_Material for the task_.
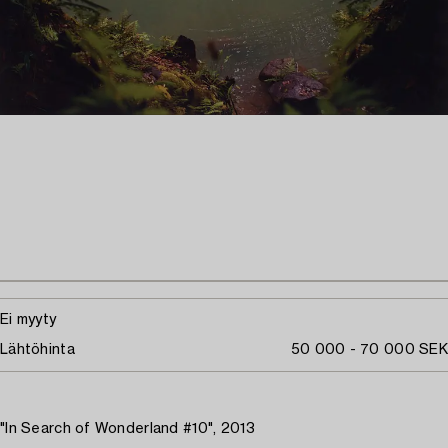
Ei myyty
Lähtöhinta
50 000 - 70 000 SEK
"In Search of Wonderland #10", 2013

---

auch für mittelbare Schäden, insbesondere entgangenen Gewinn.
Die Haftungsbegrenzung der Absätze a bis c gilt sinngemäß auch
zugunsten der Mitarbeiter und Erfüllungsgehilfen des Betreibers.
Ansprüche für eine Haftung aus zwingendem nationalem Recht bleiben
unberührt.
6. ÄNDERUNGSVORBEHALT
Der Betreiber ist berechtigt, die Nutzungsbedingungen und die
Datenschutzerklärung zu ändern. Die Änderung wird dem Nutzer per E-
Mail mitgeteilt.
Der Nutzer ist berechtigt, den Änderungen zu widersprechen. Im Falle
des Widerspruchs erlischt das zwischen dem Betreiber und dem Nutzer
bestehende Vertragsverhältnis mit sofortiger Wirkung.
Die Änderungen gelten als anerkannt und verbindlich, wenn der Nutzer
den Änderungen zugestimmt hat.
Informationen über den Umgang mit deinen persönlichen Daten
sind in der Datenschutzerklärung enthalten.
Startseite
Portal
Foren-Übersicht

_What you have to do_. Only the lines above from the one with "den Änderungen zugestimmt hat." up to and including the one with "Foren-Übersicht" should be repeated, exactly as written.

_Result below_.
den Änderungen zugestimmt hat.
Informationen über den Umgang mit deinen persönlichen Daten
sind in der Datenschutzerklärung enthalten.
Startseite
Portal
Foren-Übersicht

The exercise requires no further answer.